PHILADELPHIA and LONDON, Nov. 30 /PRNewswire-FirstCall/ -- GlaxoSmithKline plc today updated investors and financial analysts in New York on the Company's rapidly expanding pipeline featuring innovative science that addresses a broad range of patient needs for cancer prevention, treatment and supportive care.
"Today's seminar clearly shows the progress GSK has made in building its oncology pipeline," said Tachi Yamada, GSK's Chairman of Research & Development. "From modest beginnings, we now have a pipeline which is one of the largest in our industry with seven major assets expected to be in phase III development in the coming months, including the four NCEs highlighted today."
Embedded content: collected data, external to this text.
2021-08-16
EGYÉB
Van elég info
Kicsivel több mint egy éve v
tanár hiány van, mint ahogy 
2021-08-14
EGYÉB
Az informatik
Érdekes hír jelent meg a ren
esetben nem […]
"Cancer remains an area of substantial unmet medical need. Our strategy is focused on meeting all aspects of a cancer patient's treatment -- from control, reduction and prevention of tumors to novel medicines that will improve supportive care for patients undergoing chemotherapy."
Paolo Paoletti, Senior Vice President of GSK's Oncology Medicine Development Center, commented: "GSK is pursuing therapies targeting cancer at a molecular level in order to block biochemical pathways that transform normal, healthy human cells into cancer cells. We are particularly excited that the promising efficacy of Tykerb, our targeted dual-kinase inhibitor, has led to support among leading cancer experts for the initiation next year of a large study of Tykerb in the treatment of early stage breast cancer."
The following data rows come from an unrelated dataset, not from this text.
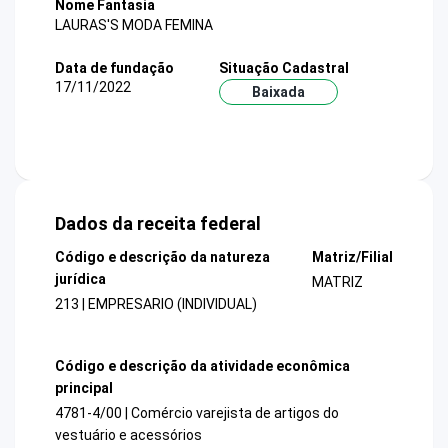
Nome Fantasia
LAURAS'S MODA FEMINA
Data de fundação
Situação Cadastral
17/11/2022
Baixada
Dados da receita federal
Código e descrição da natureza
Matriz/Filial
jurídica
MATRIZ
213 | EMPRESARIO (INDIVIDUAL)
Código e descrição da atividade econômica
principal
4781-4/00 | Comércio varejista de artigos do
vestuário e acessórios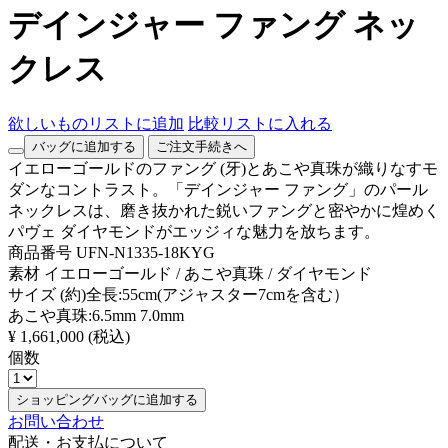
デインジャー ファング ネッ
クレス
欲しいものリストに追加
比較リストに入れる
バッグに追加する
ご注文手続きへ
イエローゴールドのファング (牙)とあこや真珠が織りなすモ
ダンなコントラスト。「デインジャー ファング」のパール
ネックレスは、磨き抜かれた鋭いファングと密やかに煌めく
パヴェ ダイヤモンドがエッジィな魅力を放ちます。
商品番号
UFN-N1335-18KYG
素材
イエローゴールド / あこや真珠 / ダイヤモンド
サイズ
(約)全長:55cm(アジャスター7cmを含む）
あこや真珠:6.5mm 7.0mm
¥ 1,661,000
(税込)
個数
ショッピングバッグに追加する
お問い合わせ
配送・お支払について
Allen Oliff, Senior Vice President of GSK's Oncology Center for Excellence in Drug Discovery, said: "We are very encouraged by the recent clinical data on eltrombopag. This product clearly has the potential to be a significant advance in the treatment of thrombocytopenia, a condition which has few therapeutic options and can lead to sub-optimal treatment for patients suffering from a number of conditions including cancer and liver disease."
World-wide, 400,000 women die each year as a result of breast cancer, and its prevalence is increasing with approximately 1.5 million new cases diagnosed every year. Tykerb, a dual-kinase inhibitor, is an oral once-daily treatment currently being developed for breast cancer and other tumors. It works by inhibiting two well-validated targets in oncology, the kinase components of ErbB1 (EGFR) and ErbB2 receptors, which are associated with cancer-cell proliferation and tumor growth.
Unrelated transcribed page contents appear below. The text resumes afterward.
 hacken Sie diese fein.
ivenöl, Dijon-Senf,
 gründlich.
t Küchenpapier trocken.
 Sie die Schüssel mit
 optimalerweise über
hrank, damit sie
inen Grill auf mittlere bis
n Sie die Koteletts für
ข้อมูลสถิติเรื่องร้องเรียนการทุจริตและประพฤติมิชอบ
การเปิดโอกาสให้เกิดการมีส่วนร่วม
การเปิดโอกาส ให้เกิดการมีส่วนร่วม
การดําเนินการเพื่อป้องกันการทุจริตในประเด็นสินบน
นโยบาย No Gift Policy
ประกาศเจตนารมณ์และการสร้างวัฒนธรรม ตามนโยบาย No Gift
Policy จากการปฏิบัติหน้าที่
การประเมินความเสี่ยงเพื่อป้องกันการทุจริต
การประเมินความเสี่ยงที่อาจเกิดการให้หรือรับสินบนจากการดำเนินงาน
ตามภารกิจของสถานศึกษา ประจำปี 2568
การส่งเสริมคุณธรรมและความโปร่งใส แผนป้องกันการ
Data presented at today's seminar, and at the recent European Cancer Conference (ECCO) in Paris, illustrate the promising efficacy and safety profile of Tykerb. Interim results from an international phase II trial of Tykerb as first-line therapy in 40 patients with advanced or metastatic breast cancer (with ErbB2 overexpression) showed that 33% of patients had tumor reductions, with 40% of patients experiencing clinical benefit (tumor reduction or stable disease for at least 24 weeks). A further update will be presented at the San Antonio Breast Cancer Symposium on 8th December.
Tykerb has also shown preliminary activity in the treatment of brain metastases, which represents a significant unmet medical need for breast cancer patients.
Results were recently analyzed from a 416 patient phase II/III clinical trial in the treatment of renal cancer. While the primary end-point was not met in the full population, a preliminary analysis of the sub-group of 241 patients with over-expression of EGFR demonstrated a statistically significant survival benefit for patients receiving Tykerb. This data is expected to be presented at ASCO in 2006.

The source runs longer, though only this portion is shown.